PLEASANT GROVE — It was with a hearty cheer of “forevermore” that Pleasant Grove’s fantasy theme park finally opened its doors to the public Saturday evening. Actors donned their finest fantasy garb — cloaks, capes, armors and dresses; some with wands and others carrying real-life snakes — as eager visitors shuffled through Evermore Park’s gates for the first time.
But for Ken Bretschneider, the park’s opening signified much more than a mere beginning. It was the culmination of many years of hard work and imagination.
“It’s a dream come true,” said Bretschneider, the park's founder and CEO. “It's been a lifelong deal for me. Over the last five years, I put my entire life into this.”
With the park now open, visitors can explore a world straight out of a fantasy novel. A dirt path winds through a haunted garden, a creepy crypt and a ghostly graveyard in the shadow of a stone-brick mausoleum. Running into fantastical characters along this path is a guarantee — knights, goblins, fauns, fortunetellers and witches, to name just a few.
The medieval sets, costumes, actors and props come together to create an immersive experience, offering an escape from everyday life, according to the park’s chief creative officer Josh Shipley.
“The end goal is that … you can come to this place and feel like you’ve traveled to another place and have fun,” Shipley said. “We believe in always having the ability to stay young, to play and enjoy life.
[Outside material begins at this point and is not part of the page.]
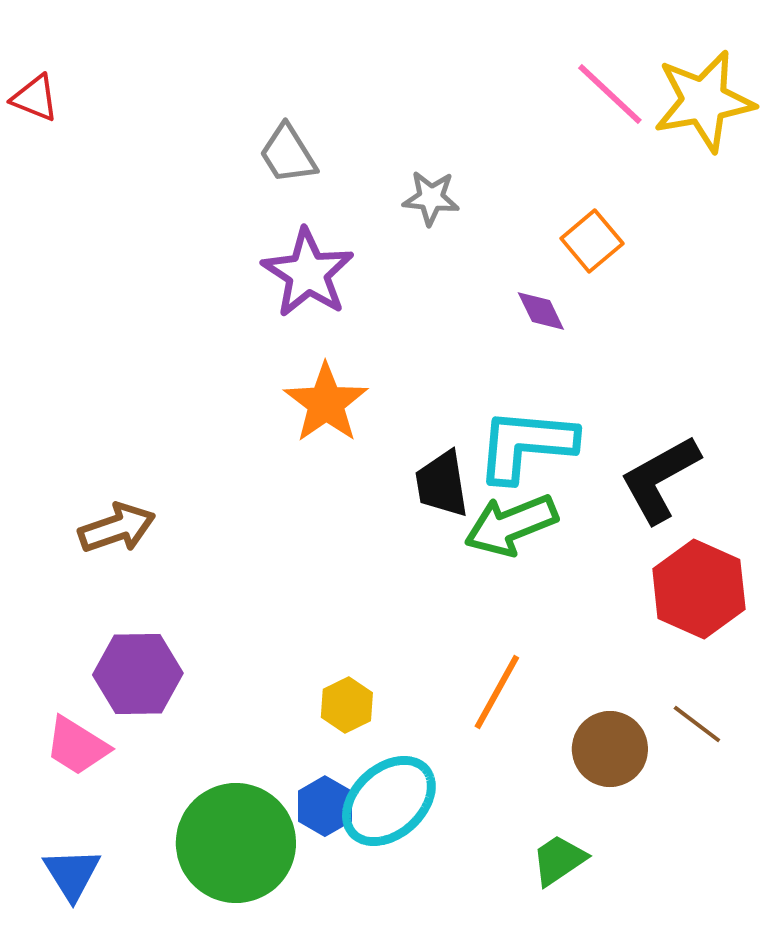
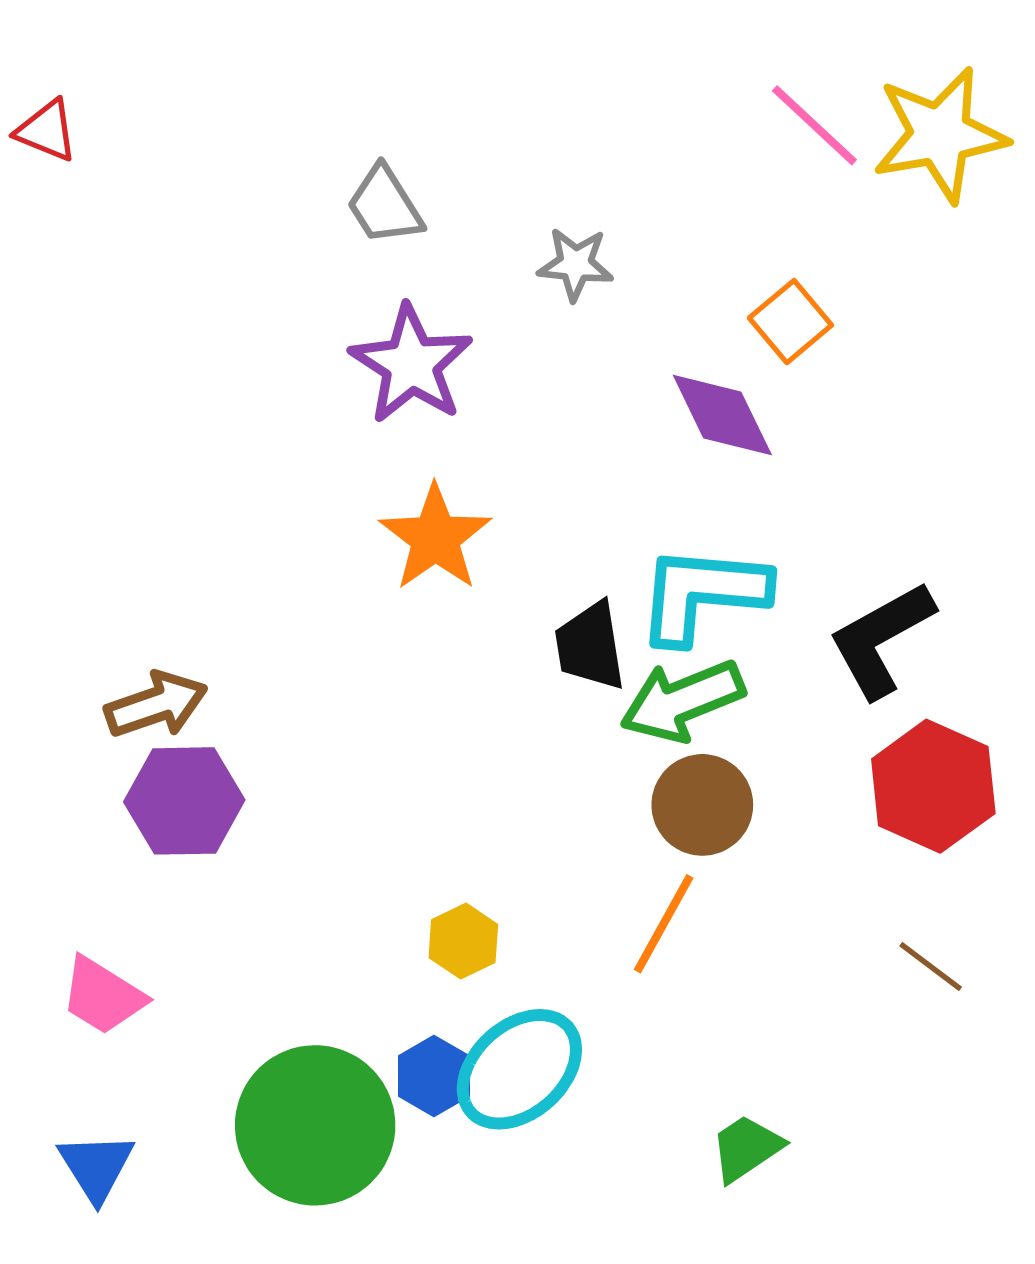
purple diamond: (541, 311) -> (722, 415), size x1.6
purple hexagon: (138, 674) -> (184, 801), moved
brown circle: (610, 749) -> (702, 805), moved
So we wanted to create a place that was intended (for that).”
Evermore’s many guests seemed eager to embrace the park’s concept of fun and imagination. Some attendees gave the park's actors a run for their money with their own creative garb — including Utah Attorney General Sean Reyes, who showed up as a “dark knight" in his fanciest armor and helmet. He took his character to heart.
“I am the son of a demigod (and) the most powerful sorceress in this realm,” Reyes said during the opening ceremonies to a chuckling crowd. “We need the gold in your pockets to continue our evil designs. And we need your souls, more importantly, to quench my insatiable thirst.”
Large portions of the park are still under construction, but Evermore intends to grow with its goal in mind: to offer an escape from life’s troubles. The park’s true magic is seen when visitors find that escapism, according to Ben Woodruff, who helps care for the park’s wildlife.
“I love seeing guests come in,” he said. “I (saw) people teary-eyed when they came in. … Jobs are hard, taxes are hard, life is hard — and I love watching people come in and escape that for a bit. It’s beautiful.”